§ TASK OBJECTIVE
Output all the records word for word. Drop the pictures.

§ SUPPLIED DATA
++++++

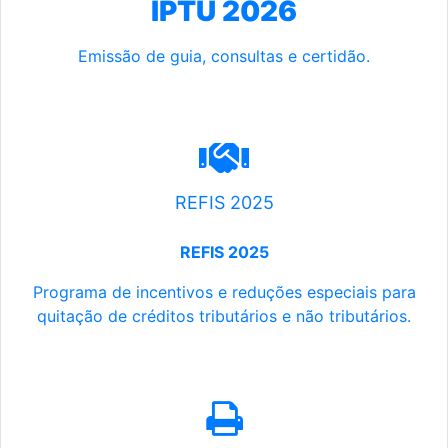
IPTU 2026
Emissão de guia, consultas e certidão.
REFIS 2025
REFIS 2025
Programa de incentivos e reduções especiais para
quitação de créditos tributários e não tributários.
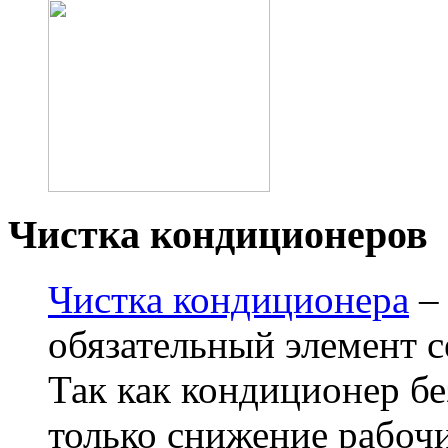
Чистка кондиционеров
Чистка кондиционера
– 
обязательный элемент 
Так как кондиционер бе
только снижение рабочи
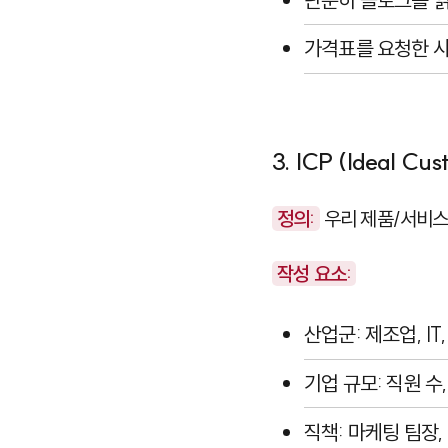
가격표를 요청한 사
3. ICP (Ideal Cus
정의:
우리 제품/서비스
작성 요소:
산업군: 제조업, IT
기업 규모: 직원 수
직책: 마케팅 팀장,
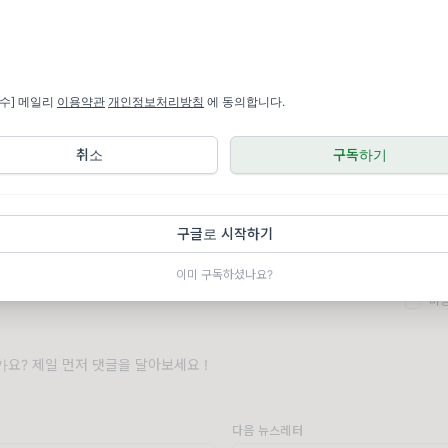
[필수] 메일리
이용약관
개인정보처리방침
에 동의합니다.
필수] 메일리
이용약관
개인정보처리방침
에 동의합니다.
취소
구독하기
세요
구글로 시작하기
이미 구독하셨나요?
비
요? 제일 먼저 댓글을 달아보세요 !
다음 뉴스레터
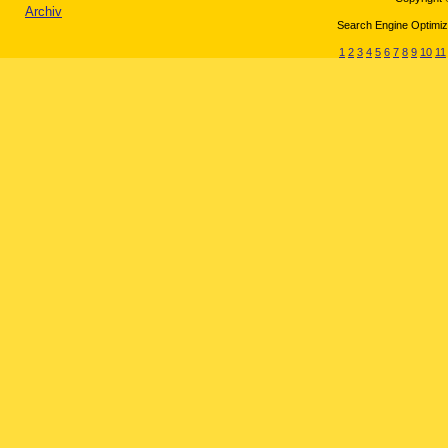
Archiv
Search Engine Optimiza
1
2
3
4
5
6
7
8
9
10
11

++++++

§ ANSWER TO THIS TASK
IPTU 2026
Emissão de guia, consultas e certidão.
REFIS 2025
REFIS 2025
Programa de incentivos e reduções especiais para
quitação de créditos tributários e não tributários.
Чистка кондиционеров
Чистка кондиционера
– 
обязательный элемент 
Так как кондиционер бе
только снижение рабочи
가격표를 요청한 사
3. ICP (Ideal Cus
정의:
우리 제품/서비스
작성 요소:
산업군: 제조업, IT
기업 규모: 직원 수
직책: 마케팅 팀장,
[필수] 메일리
이용약관
개인정보처리방침
에 동의합니다.
필수] 메일리
이용약관
개인정보처리방침
에 동의합니다.
취소
구독하기
세요
구글로 시작하기
이미 구독하셨나요?
비
요? 제일 먼저 댓글을 달아보세요 !
다음 뉴스레터
Archiv
Search Engine Optimiza
1
2
3
4
5
6
7
8
9
10
11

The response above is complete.